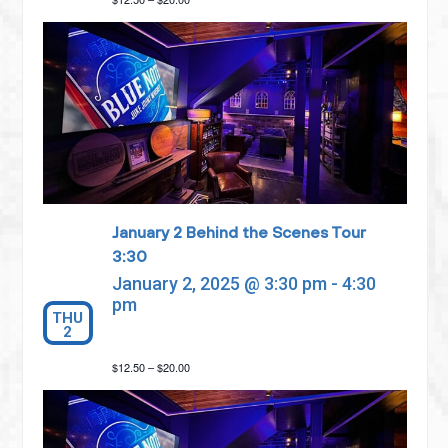
January 2 Behind the Scenes Tour
3:30
January 2, 2025 @ 3:30 pm
-
4:30
pm
THU
2
$12.50 – $20.00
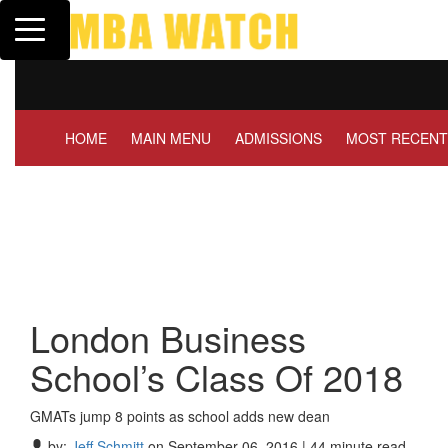
Toggle navigation
Tuck | Mr. Invest In Change
Tuck 
GMAT 710, GPA 3.1
GRE 
HOME
MAIN MENU
ADMISSIONS
MOST RECENT
London Business
School’s Class Of 2018
GMATs jump 8 points as school adds new dean
by:
Jeff Schmitt
on September 06, 2016 | 44 minute read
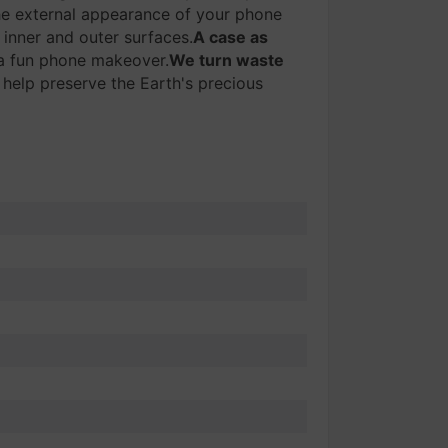
e external appearance of your phone
 inner and outer surfaces.
A case as
r a fun phone makeover.
We turn waste
 help preserve the Earth's precious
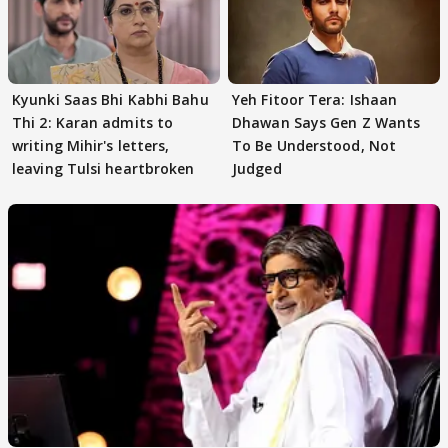
Kyunki Saas Bhi Kabhi Bahu
Yeh Fitoor Tera: Ishaan
Thi 2: Karan admits to
Dhawan Says Gen Z Wants
writing Mihir's letters,
To Be Understood, Not
leaving Tulsi heartbroken
Judged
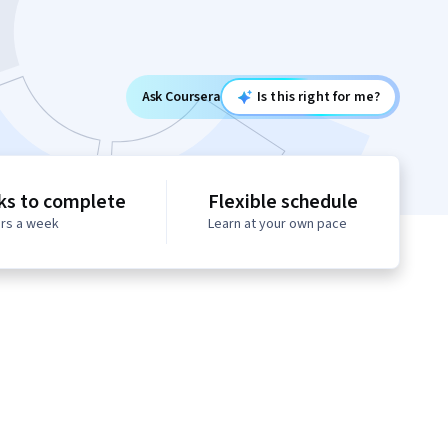
Ask Coursera
Is this right for me?
ks to complete
Flexible schedule
urs a week
Learn at your own pace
# # # #
> [What you are asked to do] If a record holds a picture, leave that picture out; retype everything else exactly.

> [Response below]
January 2 Behind the Scenes Tour
3:30
January 2, 2025 @ 3:30 pm
-
4:30
pm
THU
2
$12.50 – $20.00
Toggle navigation
Tuck | Mr. Invest In Change
Tuck 
GMAT 710, GPA 3.1
GRE 
HOME
MAIN MENU
ADMISSIONS
MOST RECENT
London Business
School’s Class Of 2018
GMATs jump 8 points as school adds new dean
by:
Jeff Schmitt
on September 06, 2016 | 44 minute read
e external appearance of your phone
 inner and outer surfaces.
A case as
r a fun phone makeover.
We turn waste
 help preserve the Earth's precious
Kyunki Saas Bhi Kabhi Bahu
Yeh Fitoor Tera: Ishaan
Thi 2: Karan admits to
Dhawan Says Gen Z Wants
writing Mihir's letters,
To Be Understood, Not
leaving Tulsi heartbroken
Judged
Ask Coursera
Is this right for me?
ks to complete
Flexible schedule
urs a week
Learn at your own pace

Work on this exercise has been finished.